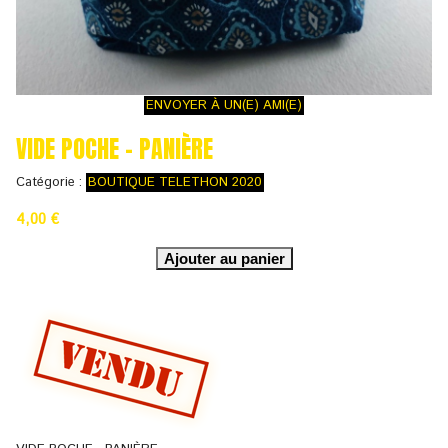
ENVOYER À UN(E) AMI(E)
VIDE POCHE - PANIÈRE
Catégorie :
BOUTIQUE TELETHON 2020
4,00 €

▸ WHAT THE TASK ASKS:
Word for word, quote the lines above. Omit the pictures.

▸ SOLUTION TO THE PROBLEM:
ENVOYER À UN(E) AMI(E)
VIDE POCHE - PANIÈRE
Catégorie :
BOUTIQUE TELETHON 2020
4,00 €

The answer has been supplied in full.